Collectively, the 17 portfolios occupy nearly two-thirds of this book. It couldn’t be otherwise. Complementing this diverse showcase of practice are 13 essays. Similarly varied in style and method, each essay grapples with a leitmotif relevant to understanding photography in this particular historical moment. Most of the essays were written by masterclass mentors, being industry professionals who were willing to share their thoughts and ideas on photography with a select group of young photographers. 

Funeral coach for rent along Avenue Bypass, municipality of Lemba, 2013 – 2015 (Sammy Baloji)

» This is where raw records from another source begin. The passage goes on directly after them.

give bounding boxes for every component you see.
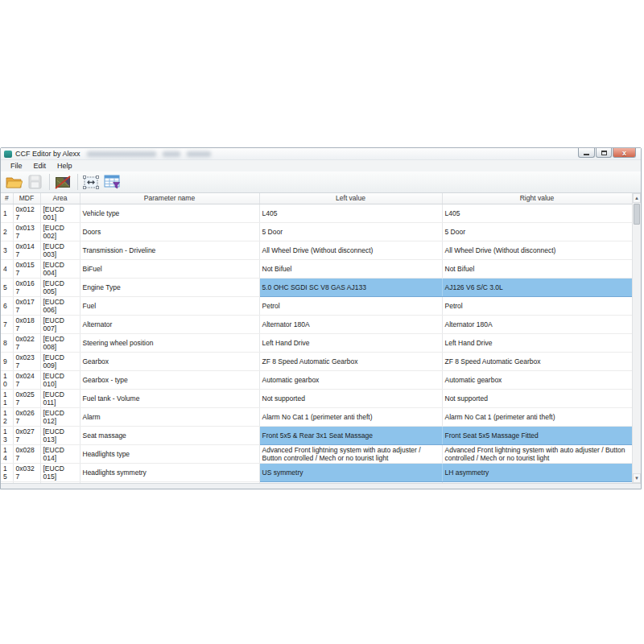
cell-right[interactable]: Alarm No Cat 1 (perimeter anti theft) <box>442 407 632 426</box>
open-file-button[interactable] <box>4 172 23 192</box>
cell-num[interactable]: 7 <box>1 315 13 333</box>
cell-param[interactable]: Fuel <box>80 296 259 315</box>
cell-num[interactable]: 8 <box>1 333 13 352</box>
cell-left[interactable]: Petrol <box>259 296 442 315</box>
fit-columns-button[interactable] <box>81 172 101 192</box>
table-row[interactable]: 150x0327[EUCD 015]Headlights symmetryUS … <box>1 463 632 481</box>
close-button[interactable]: x <box>613 148 636 158</box>
cell-num[interactable]: 1 <box>1 204 13 222</box>
cell-area[interactable]: [EUCD 007] <box>40 315 80 333</box>
cell-right[interactable]: AJ126 V6 S/C 3.0L <box>442 278 632 296</box>
cell-area[interactable]: [EUCD 015] <box>40 463 80 481</box>
cell-mdf[interactable]: 0x0227 <box>13 333 40 352</box>
cell-left[interactable]: L405 <box>259 204 442 222</box>
cell-right[interactable]: L405 <box>442 204 632 222</box>
cell-mdf[interactable]: 0x0237 <box>13 352 40 370</box>
cell-area[interactable]: [EUCD 008] <box>40 333 80 352</box>
cell-area[interactable]: [EUCD 011] <box>40 389 80 407</box>
cell-num[interactable]: 15 <box>1 463 13 481</box>
maximize-button[interactable] <box>596 148 612 158</box>
cell-right[interactable]: Automatic gearbox <box>442 370 632 389</box>
cell-right[interactable]: LH asymmetry <box>442 463 632 481</box>
cell-left[interactable]: All Wheel Drive (Without disconnect) <box>259 241 442 259</box>
cell-num[interactable]: 4 <box>1 259 13 278</box>
cell-param[interactable]: Engine Type <box>80 278 259 296</box>
cell-right[interactable]: Left Hand Drive <box>442 333 632 352</box>
cell-mdf[interactable]: 0x0147 <box>13 241 40 259</box>
cell-param[interactable]: Seat massage <box>80 426 259 444</box>
save-file-button[interactable] <box>25 172 44 192</box>
cell-mdf[interactable]: 0x0167 <box>13 278 40 296</box>
column-header-left[interactable]: Left value <box>259 193 442 204</box>
menu-help[interactable]: Help <box>52 161 78 171</box>
cell-num[interactable]: 9 <box>1 352 13 370</box>
cell-param[interactable]: Doors <box>80 222 259 241</box>
cell-area[interactable]: [EUCD 013] <box>40 426 80 444</box>
cell-param[interactable]: Alarm <box>80 407 259 426</box>
cell-param[interactable]: Transmission - Driveline <box>80 241 259 259</box>
scrollbar-thumb[interactable] <box>634 204 640 225</box>
column-header-mdf[interactable]: MDF <box>13 193 40 204</box>
vertical-scrollbar[interactable]: ▲ ▼ <box>632 193 641 483</box>
column-header-right[interactable]: Right value <box>442 193 632 204</box>
cell-area[interactable]: [EUCD 009] <box>40 352 80 370</box>
cell-area[interactable]: [EUCD 004] <box>40 259 80 278</box>
cell-right[interactable]: Not Bifuel <box>442 259 632 278</box>
cell-num[interactable]: 5 <box>1 278 13 296</box>
cell-left[interactable]: Not supported <box>259 389 442 407</box>
column-header-param[interactable]: Parameter name <box>80 193 259 204</box>
cell-right[interactable]: 5 Door <box>442 222 632 241</box>
table-row[interactable]: 80x0227[EUCD 008]Steering wheel position… <box>1 333 632 352</box>
column-header-area[interactable]: Area <box>40 193 80 204</box>
cell-area[interactable]: [EUCD 012] <box>40 407 80 426</box>
cell-num[interactable]: 10 <box>1 370 13 389</box>
cell-param[interactable]: Gearbox <box>80 352 259 370</box>
cell-num[interactable]: 11 <box>1 389 13 407</box>
cell-param[interactable]: Vehicle type <box>80 204 259 222</box>
minimize-button[interactable] <box>578 148 595 158</box>
cell-param[interactable]: Gearbox - type <box>80 370 259 389</box>
cell-left[interactable]: ZF 8 Speed Automatic Gearbox <box>259 352 442 370</box>
cell-mdf[interactable]: 0x0247 <box>13 370 40 389</box>
cell-num[interactable]: 13 <box>1 426 13 444</box>
table-filter-button[interactable] <box>102 172 122 192</box>
menu-edit[interactable]: Edit <box>28 161 52 171</box>
table-row[interactable]: 120x0267[EUCD 012]AlarmAlarm No Cat 1 (p… <box>1 407 632 426</box>
cell-right[interactable]: Petrol <box>442 296 632 315</box>
cell-right[interactable]: Advanced Front lightning system with aut… <box>442 444 632 463</box>
cell-left[interactable]: Advanced Front lightning system with aut… <box>259 444 442 463</box>
cell-right[interactable]: Front Seat 5x5 Massage Fitted <box>442 426 632 444</box>
cell-num[interactable]: 2 <box>1 222 13 241</box>
cell-left[interactable]: Alternator 180A <box>259 315 442 333</box>
cell-mdf[interactable]: 0x0267 <box>13 407 40 426</box>
cell-param[interactable]: Alternator <box>80 315 259 333</box>
cell-mdf[interactable]: 0x0257 <box>13 389 40 407</box>
cell-mdf[interactable]: 0x0177 <box>13 296 40 315</box>
scroll-up-button[interactable]: ▲ <box>633 193 641 203</box>
table-row[interactable]: 60x0177[EUCD 006]FuelPetrolPetrol <box>1 296 632 315</box>
table-row[interactable]: 50x0167[EUCD 005]Engine Type5.0 OHC SGDI… <box>1 278 632 296</box>
cell-num[interactable]: 14 <box>1 444 13 463</box>
cell-area[interactable]: [EUCD 014] <box>40 444 80 463</box>
table-row[interactable]: 140x0287[EUCD 014]Headlights typeAdvance… <box>1 444 632 463</box>
cell-left[interactable]: US symmetry <box>259 463 442 481</box>
cell-mdf[interactable]: 0x0327 <box>13 463 40 481</box>
cell-right[interactable]: Alternator 180A <box>442 315 632 333</box>
column-header-num[interactable]: # <box>1 193 13 204</box>
cell-mdf[interactable]: 0x0287 <box>13 444 40 463</box>
cell-area[interactable]: [EUCD 003] <box>40 241 80 259</box>
cell-param[interactable]: Headlights type <box>80 444 259 463</box>
cell-right[interactable]: ZF 8 Speed Automatic Gearbox <box>442 352 632 370</box>
cell-area[interactable]: [EUCD 010] <box>40 370 80 389</box>
menu-file[interactable]: File <box>5 161 28 171</box>
table-row[interactable]: 40x0157[EUCD 004]BiFuelNot BifuelNot Bif… <box>1 259 632 278</box>
cell-left[interactable]: Automatic gearbox <box>259 370 442 389</box>
cell-mdf[interactable]: 0x0157 <box>13 259 40 278</box>
cell-area[interactable]: [EUCD 002] <box>40 222 80 241</box>
cell-num[interactable]: 3 <box>1 241 13 259</box>
cell-left[interactable]: Not Bifuel <box>259 259 442 278</box>
cell-left[interactable]: 5.0 OHC SGDI SC V8 GAS AJ133 <box>259 278 442 296</box>
cell-mdf[interactable]: 0x0127 <box>13 204 40 222</box>
table-row[interactable]: 20x0137[EUCD 002]Doors5 Door5 Door <box>1 222 632 241</box>
table-row[interactable]: 10x0127[EUCD 001]Vehicle typeL405L405 <box>1 204 632 222</box>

Bookmaking, much like exhibition making, is a dynamic activity. As this book project evolved from raw concept into a printed artefact, ideas were stress-tested and parameters tweaked. Being a book about new positions in contemporary African photography, midway into the design and formatting of The Journey it was decided to invite younger writers to spar with the ideas and/or works emanating from the masterclass project. This invitation expanded the scope of the book, in particular by introducing additional themes, ideas and trajectories. For the most part, this book remains a showcase of masterclass alumni, but it also includes work by non-participants, photographers whose work is nonetheless emblematic of the zeitgeist and discursive spirit of this itinerant exchange project. 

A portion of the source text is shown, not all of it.